We are currently investigating WAVE1 as a key modulator of Alzheimer’s disease pathology. Our published study (PMID: 26280122) demonstrates that WAVE1 regulates APP (amyloid precursor protein) trafficking and Aβ production.

Our unpublished results indicate that WAVE1 regulates tau hyperphosphorylation. WAVE1 deletion exerts protective effects against both Aβ and tau pathologies, supporting its potential as a therapeutic target.

Project 2: Investigation of the Ahnak/p11/Annexin A2 complex as a key regulator of neurotransmission as well as brain-immune axis.

  • S100a10 (also known as p11) regulates depressive-like behavior and mediates antidepressant responses (PMID:16400147, PMID: 24002251). Previous studies of p11- binding partners have established its role in serotonergic and glutamatergic transmission, as well as calcium signaling in the brain.

  • Studies of p11 and its binding partners have elucidated molecular mechanisms underlying the antidepressant-like effects of SSRIs, mGluR5 antagonists, and ketamine (PMID: 36046712; PMID: 23415230; PMID: 26370144; PMID: 38828281)

  • For the first time, we proposed that disinhibition of GABAergic interneurons underlies the mechanism of fast-acting antidepressabt-like effects of mGluR5 antagonists (PMID: 26370144).
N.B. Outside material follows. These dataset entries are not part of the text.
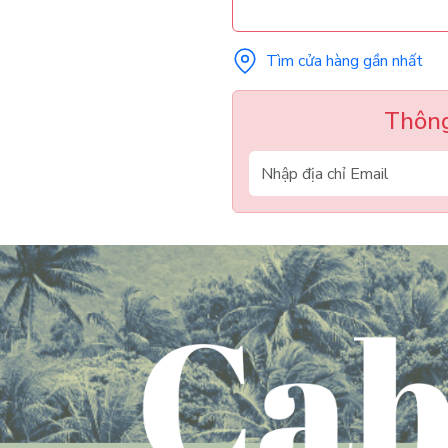
Tìm cửa hàng gần nhất
Thông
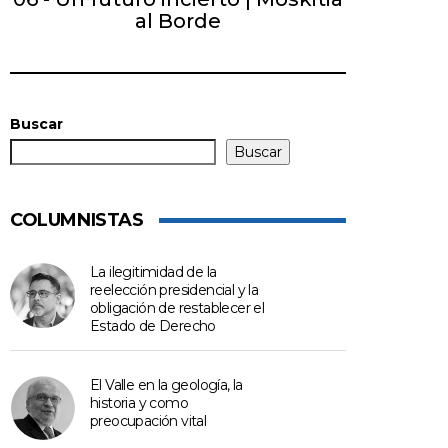
al Borde
Buscar
Buscar
COLUMNISTAS
La ilegitimidad de la
reelección presidencial y la
obligación de restablecer el
Estado de Derecho
El Valle en la geología, la
historia y como
preocupación vital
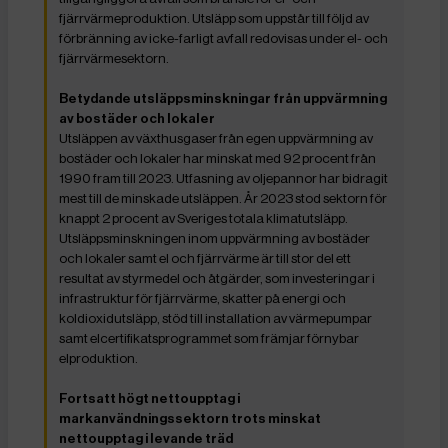
fjärrvärmeproduktion. Utsläpp som uppstår till följd av
förbränning av icke-farligt avfall redovisas under el- och
fjärrvärmesektorn.
Betydande utsläppsminskningar från uppvärmning
av bostäder och lokaler
Utsläppen av växthusgaser från egen uppvärmning av
bostäder och lokaler har minskat med 92 procent från
1990 fram till 2023. Utfasning av oljepannor har bidragit
mest till de minskade utsläppen. År 2023 stod sektorn för
knappt 2 procent av Sveriges totala klimatutsläpp.
Utsläppsminskningen inom uppvärmning av bostäder
och lokaler samt el och fjärrvärme är till stor del ett
resultat av styrmedel och åtgärder, som investeringar i
infrastruktur för fjärrvärme, skatter på energi och
koldioxidutsläpp, stöd till installation av värmepumpar
samt elcertifikatsprogrammet som främjar förnybar
elproduktion.
Fortsatt högt nettoupptag i
markanvändningssektorn trots minskat
nettoupptag i levande träd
  • Ahnak is an endogenous regulator of the trafficking of L-type voltage-gated calcium channels, genetic polymorphisms of which have been implicated in major psychiatric disorders, including major depressive disorder and schizophrenia (PMID: 30760886)
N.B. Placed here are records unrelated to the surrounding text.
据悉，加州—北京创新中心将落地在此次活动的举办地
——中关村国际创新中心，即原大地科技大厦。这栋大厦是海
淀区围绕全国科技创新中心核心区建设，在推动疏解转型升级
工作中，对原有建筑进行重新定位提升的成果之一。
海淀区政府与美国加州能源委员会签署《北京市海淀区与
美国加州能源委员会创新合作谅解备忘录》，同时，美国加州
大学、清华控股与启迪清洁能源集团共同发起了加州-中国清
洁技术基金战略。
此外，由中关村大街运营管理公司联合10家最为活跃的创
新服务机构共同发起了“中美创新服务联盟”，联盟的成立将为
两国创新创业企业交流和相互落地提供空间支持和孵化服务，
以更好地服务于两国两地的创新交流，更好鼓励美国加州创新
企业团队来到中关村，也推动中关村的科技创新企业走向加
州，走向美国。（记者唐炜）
  • Ahnak regulates depression-like behavior in distinct neuronal populations and is essential for the rapid antidepressant-like effects of ketamine(PMID: 38828281; PMID: 35813065; PMID: 30760886).

  • We are currently studying novel roles for Ahnak in the blood-brain barrier in the regulation of peripheral and central inflammation in the context of the pathophysiology of psychiatric disorders and neurodegenerative diseases.
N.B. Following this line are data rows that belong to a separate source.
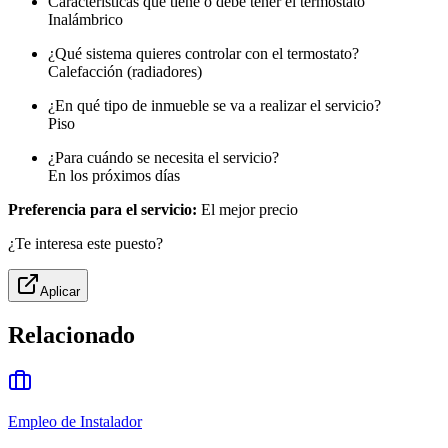
Características que tiene o debe tener el termostato
Inalámbrico
¿Qué sistema quieres controlar con el termostato?
Calefacción (radiadores)
¿En qué tipo de inmueble se va a realizar el servicio?
Piso
¿Para cuándo se necesita el servicio?
En los próximos días
Preferencia para el servicio:
El mejor precio
¿Te interesa este puesto?
Aplicar
Relacionado
Empleo de Instalador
  • We are currently studying novel roles for Ahnak in regulating neuroinflammation and contributing to the pathophysiology of Alzheimer’s disease.

  • Our current research focuses on developing novel therapeutics targeting p11 and its binding partners for psychiatric and neurodegenerative disorders using an AI-assisted drug screening platform

Project 3. Exploring a New Research Paradigm with an artificial intelligence (AI)-Assisted Drug Screening Platform

  • Traditional molecular and cellular neuroscience research using animal models is inherently slow, and even when successful, often fails to translate effectively to human brain disorders and therapeutic development. This represents a fundamental limitation of the current preclinical research paradigm.

  • To address this gap, we are pioneering a new research framework that leverages an artificial intelligence (AI)-assisted drug screening platform to accelerate the transition from basic discovery to clinical application.

  • We are currently validating this approach using hub molecules identified from our prior research, with the goal of establishing proof-of-concept for this innovative, translational research paradigm.

Other Projects

Investigation of SUPT6H and its genetic alterations in neurodevelopmental disorders.

  • SUPT6H is a key transcriptional regulator with dual functions as an elongation factor and histone chaperone. Previously, we identified SUPT6H as an interactor of p11.

  • We aim to establish the contribution of SUPT6H alterations to the pathogenesis of neurodevelopmental disorders by identifying disease-associated mutations and characterizing neuronal cell-specific Supt6 knockout mice.

Investigation of the function of neuronal hemoglobin in chronic stress-induced behavioral adaptation.

  • Altered cerebrovascular networks have long been recognized as a potential modulator of neuronal function in response to stress. However, it is not well understood how neurons sense chronic stress-induced cerebrovascular dysfunction and maintain circuit homeostasis and behavioral responses.

  • We investigate the role of neuronal hemoglobin (Hb) to uncover a molecular pathway directly conveying chronic stress-induced cerebrovascular changes to functional pathways in a subtype of neurons in the hippocampus and behavioral consequences.